Man looks good, is what I’m saying. But I remained perplexed. Why were these urban guys working web design jobs wearing the same clothes as the tree stump guys of my rural Indiana youth? Was that not, in some sense, cultural appropriation?
The urban-rural divide has grown ever wider in the last 25 years. The 2000 election is a good marker, and George W. Bush an appropriate avatar of that chasm. Think of it: Dubya proudly wore the garb of the working Texan man, all boots and cowboy hat, even though he was about as far from the working class as one could get. He went to private schools on the East Coast. He hailed from fabulous wealth. He summered in Kennebunkport, for God’s sake. Yet once he put on that hat, everyone, right and left, was happy to take him at face value as the Marlboro Man come to life.
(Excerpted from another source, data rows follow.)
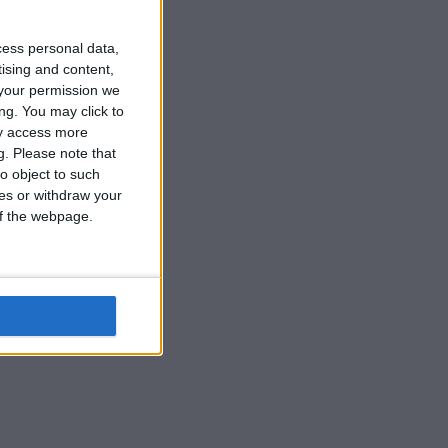
cess personal data,
tising and content,
your permission we
ng. You may click to
ay access more
g.
Please note that
o object to such
ces or withdraw your
 of the webpage.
He proved an important point in the 2000s. Fashion signifiers of white rural maleness could be worn by almost anyone. Hipsters from Williamsburg to Berlin wore trucker hats at the time, that wearable, removable image of Working White Guy, ending up in the pages of Vice. And that trend continued even as the rural-urban chasm divide grew ever wider, with the 2008 election, and again, irrevocably, with 2016. The city and the country were no longer on speaking terms. But the city still raided the country’s closet for its latest look.
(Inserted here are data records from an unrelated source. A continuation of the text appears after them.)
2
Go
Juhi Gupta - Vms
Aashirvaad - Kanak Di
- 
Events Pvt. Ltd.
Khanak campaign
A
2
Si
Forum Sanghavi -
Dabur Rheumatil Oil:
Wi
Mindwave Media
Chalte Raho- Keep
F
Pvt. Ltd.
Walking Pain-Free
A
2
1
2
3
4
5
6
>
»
Perhaps this is what happens: rural-raised guys like myself get out of their small towns, make it to the city, and then look back wistfully at the male fashions of their youth, and try to recreate them with Carhartts bought from Urban Outfitters. Maybe? For some? But I will say, I resisted that urge for a long time. Some of the guys I saw wearing Carhartts simply hadn’t grown up in the kind of rural settings I had, and thus had no previous association with the brand. They wore them because they looked cool, full stop. And they were right: they do look cool. But I, with my rural-raised chip on my shoulder, felt they didn’t deserve to look that cool, not like that. They hadn’t grown up in Indiana! They hadn’t felt outclassed by the Real Rural Men! How could they deserve to dress like them?
But you know what? I can’t tell others how to dress. I can only do that for myself.
I found the Carhartt hat in a parking lot, but did I mention where? It was a parking lot in my hometown, in Indiana. I was visiting family. My rural homeland bestowed the hat upon me. “Here, Adam,” said Indiana. “Wear the hat. You look good in it. You deserve it. If anyone else can wear a Carhatt, so can you.”
You can, too. And if you can’t find one in a parking lot, I hear that H&M is having a sale.
I feel this one. My dad was a wearer of Carhartt and rural blue-collar to the core (still is) — a welder by trade, a man who fixed his own cars, did his own plumbing, chopped down his own trees, etc. I was the kid he grumped at for “sittin’ around reading” instead of helping him in the garage or playing outside. So I’ve always been a little resistant to work wear. Problem is, it looks really good on fat bearded guys like me. So I should probably get over my hangups.